Material is purpose-built to stop email attacks, limit the blast radius of compromised accounts, and prevent data exfiltration. Our single-tenant deployment model and supporting security operations as outlined in the goals behind this pledge are purposefully designed to maximize customer privacy and trust.
Below, we’ve laid out the ways Material Security meets and exceeds the guidelines of Secure by Design. Security has been the top priority for Material since the company's inception and is baked into every decision we make.
Multi-Factor Authentication (MFA) and Default Passwords
If you don’t store passwords, you can’t leak passwords. One of the key design decisions was not to include password-based authentication anywhere in Material. The only way to log into a Material instance is by using the customer’s IdP via SSO or by signing in with your Google or Microsoft account. This puts our customers in full control of identity management and service authorization, which is the way it should be.
We’re also strongly opposed to the SSO and audit log "tax". Customers should not have to pay extra for foundational security controls. SSO and audit logs are included with all deployments of Material without an extra fee or license upcharge.
Reducing Entire Classes of Vulnerabilities
Material has taken several steps to reduce entire classes of vulnerabilities that could impact our services:
Minimizing the Attack Surface Area
Material Security is an API-centric platform. Our service is agentless and passwordless, relying instead on granular OAuth grants to gain authorization to customer environments. On a customer tenant, the only externally available service is the Material Admin console, which can additionally be IP-restricted to customer networks. Whenever possible, we avoid using or exposing any internet-reachable endpoints to minimize our attack surface.
Single-Tenant Deployment
Recognizing the extreme sensitivity of the data contained in email inboxes, Material Security developed a single-tenant cloud instance deployment model from day one to ensure safe data isolation. A breach of a multi-tenant cloud service provider can lead to the compromise of data originating from one or more customers due to lack of data isolation. In a properly scoped single-tenant model, services, accounts, and data are always isolated from other customers', which significantly limits the impact of vulnerabilities or potential breaches.

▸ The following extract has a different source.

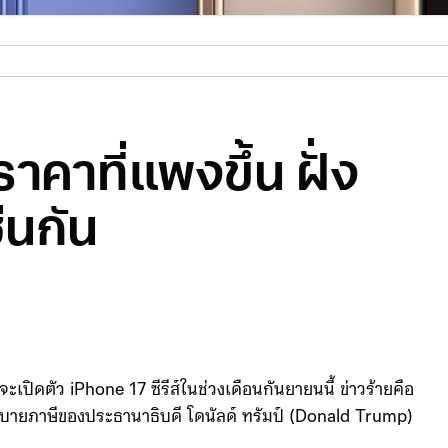
าคาที่แพงขึ้น ฝั่ง
่นกัน
ิดตัว iPhone 17 ซีรีส์ในช่วงเดือนกันยายนนี้ ข่าวร้ายคือ
นโยบายภาษีของประธานาธิบดี โดนัลด์ ทรัมป์ (Donald Trump)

In addition to the audit logging mentioned earlier, Material allows customers full access to the backend infrastructure for their tenants. In practice, this means we will provide "Owner" level access to customers for their GCP project if they desire. This evolution in transparency means that customers have the ability to audit, inspect, and instrument the way the Material platform is processing their data. Customers can bring their own security controls and gather any telemetry they need directly from the infrastructure. They can configure their instance of Material Security with exactly the same tooling they’ve rolled out to their existing infrastructure.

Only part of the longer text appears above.